Images de la frontière kirghize




Le col d’Irkeshtam

Article Le Monde, 15 octobre 2010.

“C’est le dernier village Kirghize avant la frontière chinoise à 5 kilomètre de là. Un village ? Un campement plutôt. Perchées à 3000 mètres d’altitudes entre Pamir et Monts Célestes, des dizaines de caravanes prennent la rouille et s’incrustent dans le sol. Des pneus leurs servent d’escalier. Sur certaines d’entre elles, les lettres peintes « магазин » (magasin) s’écaillent lentement. Cigarettes, vodka, et babioles de bazar sont proposées aux routiers de passage. Quelques familles habitent là, vivants de ces commerces ou de petits trafics. Entre les roulottes, des poids lourds se sont garés, ils attendent un chargement ou la réouverture matinale de la frontière. Leur chauffeur, des kirghizes, ouighours, tadjikes, se retrouvent pour une nuit ou une semaine dans ce caravansérail des temps modernes, décor pour un Mad Max d’Asie Centrale. Les chinois sont invisibles. Ils dorment dans leur camion garé dans un parking surveillé, un peu à l’écart. Trop de vols ont installé un climat de méfiance.

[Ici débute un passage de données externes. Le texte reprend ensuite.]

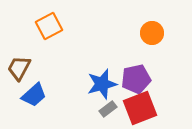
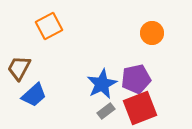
blue star: rotated 12 degrees counterclockwise
gray rectangle: moved 2 px left, 2 px down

Entre chien et loup, un homme titubant d’alcool passe, le visage ensanglanté. Personne ne lui prête attention. Les phares des camions et les ampoules des caravanes sont les seules lumières. Un corpulent tadjik nous invite dans une petite chambre qu’il partage avec quelques compatriotes. Ils sont là pour de longues semaines, coordonnant le passage de fret, des poids lourds chinois à leurs homologues kirghizes ou tadjiks. Foin du ramadan, on trinque à coups de vodka. Une vidéo porno sur un téléphone portable fait tourner les rire. Elle vient d’un chauffeur chinois. L’occasion de passer en revue les ethnies des cette Babel asiatique : les kirghizes ? Des voleurs. Les ouighours ? Des menteurs. Les ouzbeks ? Des barbares. Les chinois ? des gens de confiance, on peut compter sur eux et tout marche tellement bien Chine. Ce sont d’ailleurs des produits chinois qui remplissent leurs camions. Vêtements, jouets, matériel de construction… Ils préféreraient être en Chine que dans ce trou. Rien à faire. Pas de boite de nuit, pas d’eau chaude, pas de toilettes, deux auberges minables. Mais notre ami est coincé ici ; quelques séjours en prison et une association au parti de l’opposition islamiste tadjik, l’ont exilé dans ce coin de terre inhospitalier.Une proposition de photo souvenir met soudainement terme à cette virile camaraderie. « Tu ne m’as pas vu, on ne se connait pas. » A peine ces mots lâchés, qu’un bref tremblement de terre achève de ramener tout le monde à la sobriété et nous précipite hors de la chambrée dans une nuit devenue brusquement inquiétante”.